• _Requirement_
Your task is to find every line of the listing that includes "Part" and copy it.

• _Records supplied_
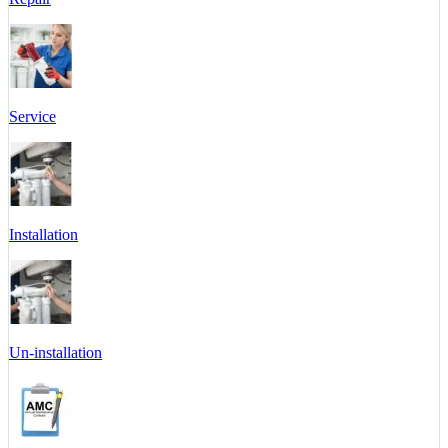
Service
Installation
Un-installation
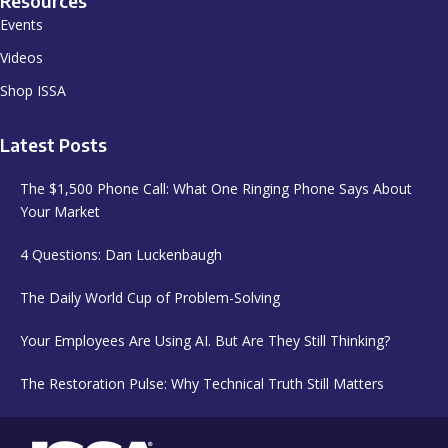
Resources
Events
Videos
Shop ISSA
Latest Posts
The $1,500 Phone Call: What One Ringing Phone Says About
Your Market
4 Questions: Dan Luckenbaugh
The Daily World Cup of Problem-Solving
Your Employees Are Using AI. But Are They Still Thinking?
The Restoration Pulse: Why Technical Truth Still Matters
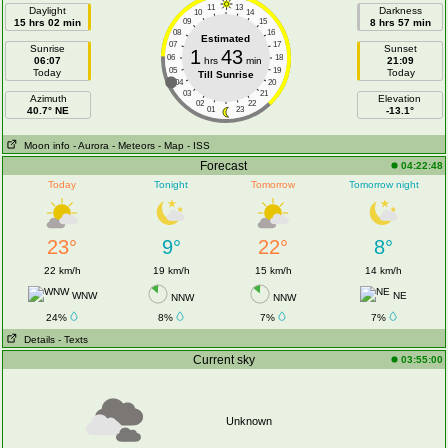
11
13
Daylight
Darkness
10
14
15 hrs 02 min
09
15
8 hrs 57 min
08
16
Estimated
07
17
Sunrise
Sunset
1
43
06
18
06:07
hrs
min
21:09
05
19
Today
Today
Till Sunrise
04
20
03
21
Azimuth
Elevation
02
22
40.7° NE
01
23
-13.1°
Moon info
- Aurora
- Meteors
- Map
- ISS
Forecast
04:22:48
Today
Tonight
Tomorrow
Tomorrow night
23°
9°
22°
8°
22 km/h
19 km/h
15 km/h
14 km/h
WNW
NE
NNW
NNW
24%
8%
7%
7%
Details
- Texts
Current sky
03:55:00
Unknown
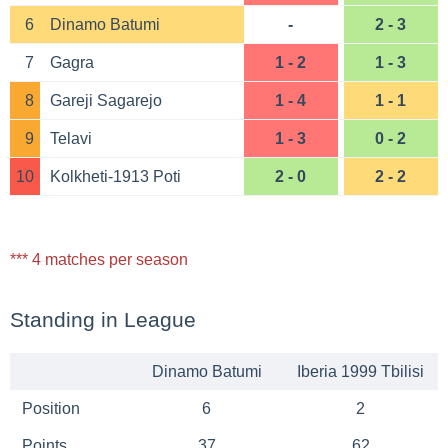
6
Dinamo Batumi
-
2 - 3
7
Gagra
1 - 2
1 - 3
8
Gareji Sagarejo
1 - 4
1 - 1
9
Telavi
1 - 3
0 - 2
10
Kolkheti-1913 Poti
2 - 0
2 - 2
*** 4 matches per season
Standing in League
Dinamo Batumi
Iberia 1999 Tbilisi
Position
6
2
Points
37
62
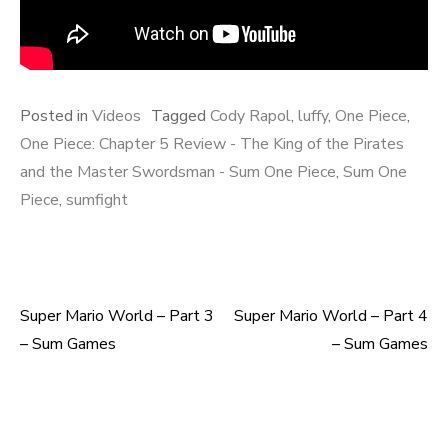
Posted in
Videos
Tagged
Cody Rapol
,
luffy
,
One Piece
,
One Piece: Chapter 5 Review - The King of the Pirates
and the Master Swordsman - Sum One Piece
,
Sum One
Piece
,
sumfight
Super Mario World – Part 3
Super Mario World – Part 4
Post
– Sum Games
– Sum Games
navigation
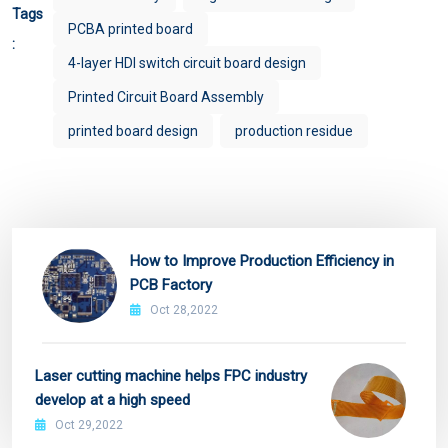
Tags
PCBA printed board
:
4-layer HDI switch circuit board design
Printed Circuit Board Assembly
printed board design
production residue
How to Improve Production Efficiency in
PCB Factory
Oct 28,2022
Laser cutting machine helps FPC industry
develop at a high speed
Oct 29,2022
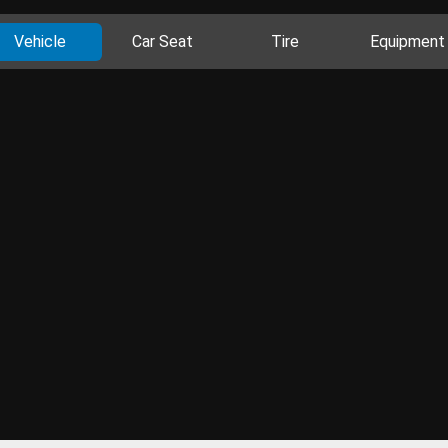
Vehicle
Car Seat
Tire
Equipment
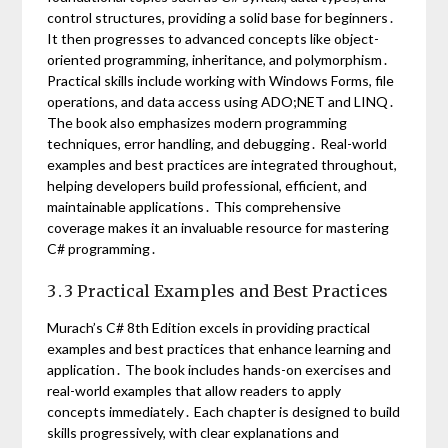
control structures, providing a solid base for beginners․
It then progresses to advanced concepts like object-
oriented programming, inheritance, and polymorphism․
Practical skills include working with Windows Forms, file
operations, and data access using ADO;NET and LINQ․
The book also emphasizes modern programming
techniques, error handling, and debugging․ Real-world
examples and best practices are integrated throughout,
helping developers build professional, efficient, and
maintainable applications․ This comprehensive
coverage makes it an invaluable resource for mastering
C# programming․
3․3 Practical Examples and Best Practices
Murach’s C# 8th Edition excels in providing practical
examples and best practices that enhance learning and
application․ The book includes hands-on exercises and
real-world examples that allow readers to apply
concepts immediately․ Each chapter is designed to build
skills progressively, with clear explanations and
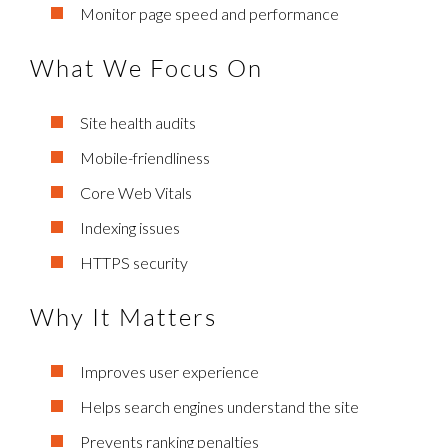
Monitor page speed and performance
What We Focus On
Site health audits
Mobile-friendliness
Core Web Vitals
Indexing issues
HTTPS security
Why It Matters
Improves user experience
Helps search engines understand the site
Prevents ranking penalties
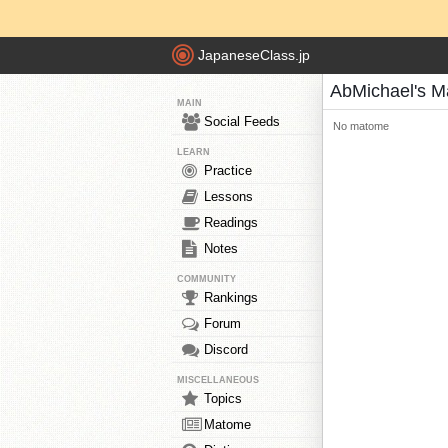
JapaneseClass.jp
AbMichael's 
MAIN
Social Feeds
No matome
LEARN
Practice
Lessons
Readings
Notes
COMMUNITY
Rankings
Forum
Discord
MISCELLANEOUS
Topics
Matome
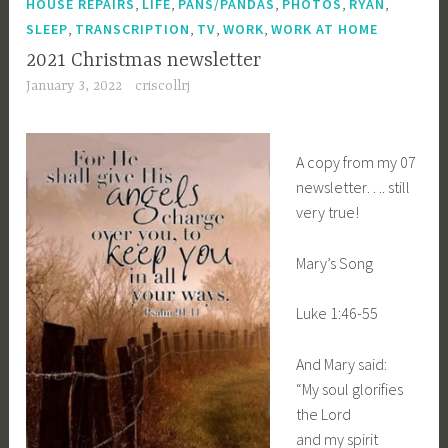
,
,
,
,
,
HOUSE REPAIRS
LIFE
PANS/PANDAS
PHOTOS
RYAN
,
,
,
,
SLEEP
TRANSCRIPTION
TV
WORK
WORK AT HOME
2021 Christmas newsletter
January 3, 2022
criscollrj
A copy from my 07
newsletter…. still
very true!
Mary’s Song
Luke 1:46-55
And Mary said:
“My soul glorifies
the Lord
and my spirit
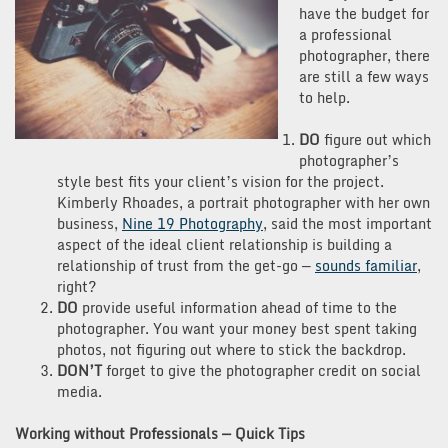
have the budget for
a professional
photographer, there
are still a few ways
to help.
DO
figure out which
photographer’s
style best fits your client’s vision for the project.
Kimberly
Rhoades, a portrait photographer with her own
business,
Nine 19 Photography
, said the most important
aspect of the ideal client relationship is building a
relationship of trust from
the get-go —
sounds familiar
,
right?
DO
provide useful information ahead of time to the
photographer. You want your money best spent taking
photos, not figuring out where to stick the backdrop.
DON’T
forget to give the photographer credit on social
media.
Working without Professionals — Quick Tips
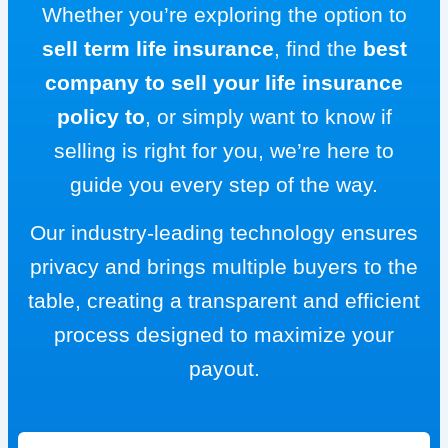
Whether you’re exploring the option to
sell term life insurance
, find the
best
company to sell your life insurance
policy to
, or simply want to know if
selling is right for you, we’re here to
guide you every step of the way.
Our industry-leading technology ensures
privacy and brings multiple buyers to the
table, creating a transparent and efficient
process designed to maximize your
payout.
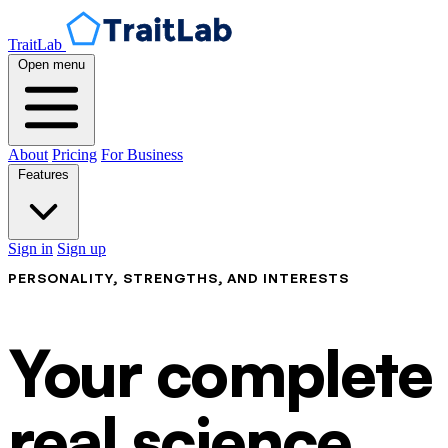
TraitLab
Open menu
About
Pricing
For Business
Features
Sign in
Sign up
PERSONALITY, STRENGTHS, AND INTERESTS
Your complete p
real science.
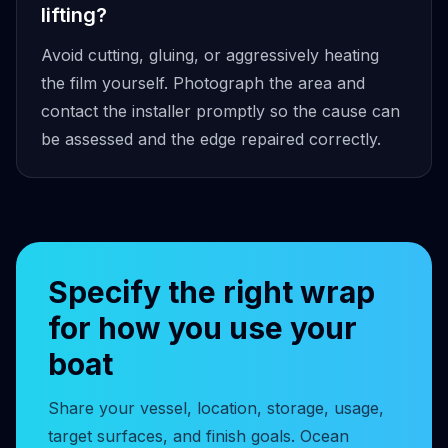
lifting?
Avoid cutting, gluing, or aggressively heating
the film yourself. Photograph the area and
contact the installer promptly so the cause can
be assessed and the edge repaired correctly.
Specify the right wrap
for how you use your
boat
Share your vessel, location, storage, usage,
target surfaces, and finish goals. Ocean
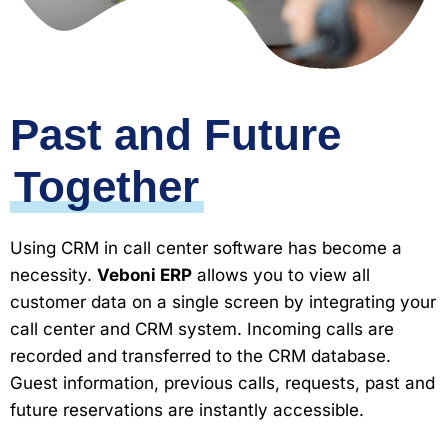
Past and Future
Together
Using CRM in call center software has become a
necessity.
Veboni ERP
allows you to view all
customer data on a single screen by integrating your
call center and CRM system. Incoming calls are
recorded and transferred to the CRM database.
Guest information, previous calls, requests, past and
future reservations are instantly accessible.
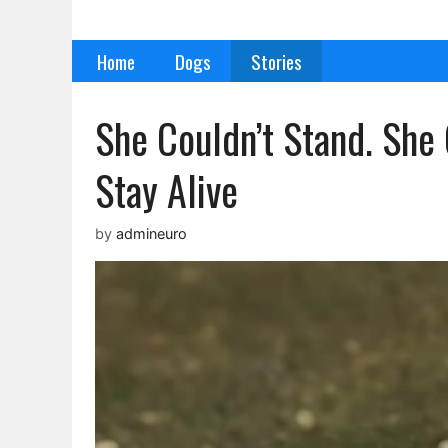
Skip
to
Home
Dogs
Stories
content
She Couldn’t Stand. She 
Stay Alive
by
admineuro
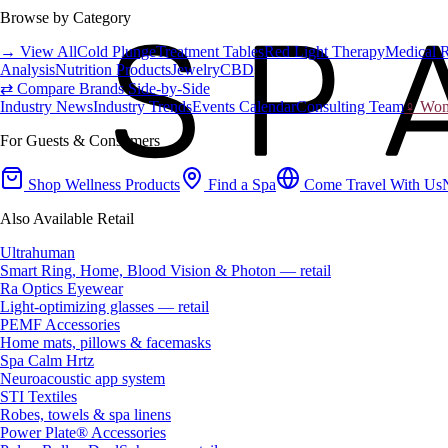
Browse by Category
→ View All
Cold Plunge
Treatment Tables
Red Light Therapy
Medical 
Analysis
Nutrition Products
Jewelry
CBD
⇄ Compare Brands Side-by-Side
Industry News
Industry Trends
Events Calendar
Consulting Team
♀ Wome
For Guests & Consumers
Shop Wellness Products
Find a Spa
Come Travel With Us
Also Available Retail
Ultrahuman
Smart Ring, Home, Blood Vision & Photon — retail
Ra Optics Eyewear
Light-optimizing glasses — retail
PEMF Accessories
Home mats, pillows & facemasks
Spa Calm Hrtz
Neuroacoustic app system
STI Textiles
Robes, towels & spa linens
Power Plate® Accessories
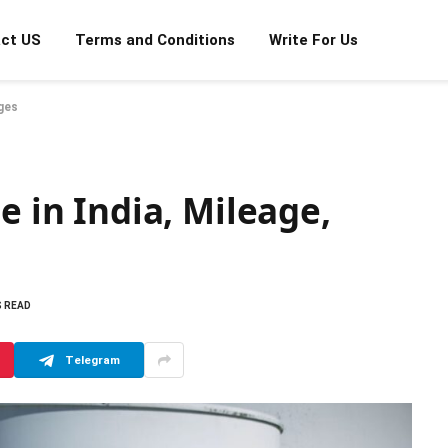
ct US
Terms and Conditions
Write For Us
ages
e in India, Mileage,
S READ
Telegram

• _Task response_
Super Mario World – Part 3
Super Mario World – Part 4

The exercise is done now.